Task to complete: The required output is every line from the one with "Join Our Team (1365, 166)" through the final line of the data below, unchanged.

Screenshot grounding data:
=== Section Start ===
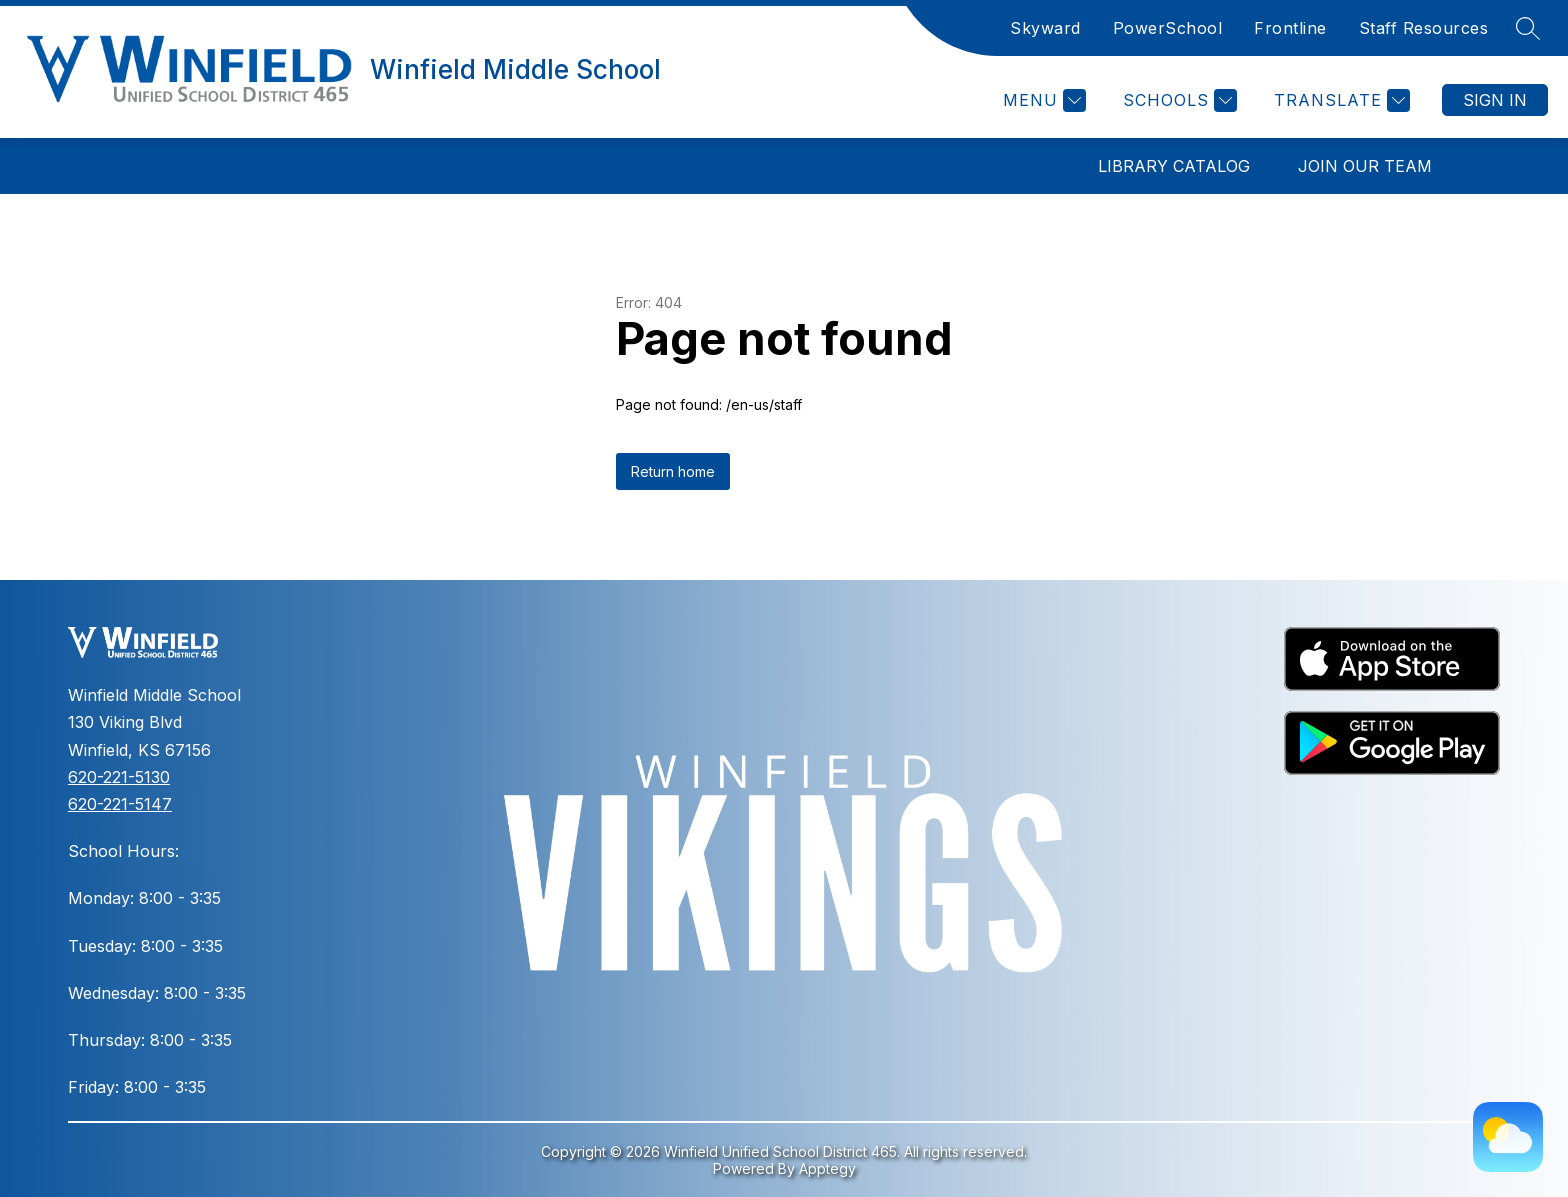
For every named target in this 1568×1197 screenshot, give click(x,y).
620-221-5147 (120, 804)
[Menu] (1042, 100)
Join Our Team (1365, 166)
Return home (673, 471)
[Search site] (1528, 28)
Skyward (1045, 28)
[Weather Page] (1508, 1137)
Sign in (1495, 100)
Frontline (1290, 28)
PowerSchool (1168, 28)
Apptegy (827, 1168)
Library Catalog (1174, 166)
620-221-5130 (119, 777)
=== Section End ===
Expected answer:
Join Our Team (1365, 166)
Return home (673, 471)
[Search site] (1528, 28)
Skyward (1045, 28)
[Weather Page] (1508, 1137)
Sign in (1495, 100)
Frontline (1290, 28)
PowerSchool (1168, 28)
Apptegy (827, 1168)
Library Catalog (1174, 166)
620-221-5130 (119, 777)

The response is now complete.